Abstract:
In a solid state relay circuit using a power semiconductor as the output circuit switching device and having protection against current overload and short circuits, an indicator circuit for signaling that overload currents have occurred in the switching device comprising circuitry for sensing that current overload protection has occurred, and switching circuitry responsive to the sensing that current overload protection has occurred for operating a current overload indicator.

Description:
BACKGROUND OF THE INVENTION 
     1. Field of the Invention 
     This invention relates to solid state relay circuits and, more particularly, to solid state relay circuits with overload and short circuit protection circuitry and additional circuitry to indicate the presence of an overload or a short circuit. 
     2. History of the Prior Art 
     A great variety of solid state relay circuits have been developed which use a power semiconductor as the output circuit switching device. A major disadvantage of such circuits has been their sensitivity to current overload or short circuit which may destroy the switching device. For this reason, various circuitry has been devised to turn off the switching devices when overload currents or short circuit conditions occur. Examples of such circuits are disclosed in U.S. patent Ser. No. 4,581,540, entitled Circuitry Overload Protected Solid State Relay, Ciro Guajardo, issued Apr. 8, 1986. 

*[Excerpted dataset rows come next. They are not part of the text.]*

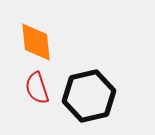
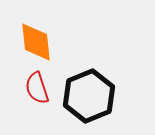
black hexagon: rotated 9 degrees counterclockwise
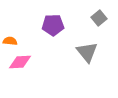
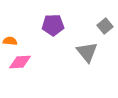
gray square: moved 6 px right, 8 px down
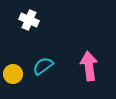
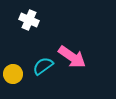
pink arrow: moved 17 px left, 9 px up; rotated 132 degrees clockwise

     Although such circuits provide appropriate protection against current overloads and short circuits in the load circuitry, the fact that such overloads have occurred is not apparent. A circuit for indicating that an overload or short circuit has occurred is very useful because it allows corrections to be made to the circuitry or its environment to eliminate the condition. 
     It is, therefore, an object of this invention to provide improved solid state relay circuits. 
     It is another object of this invention to provide circuitry indicating that solid state relay circuits incorporating circuitry for protecting against overload currents and short circuits in the load circuit have, in fact, responded to overloads or short circuits. 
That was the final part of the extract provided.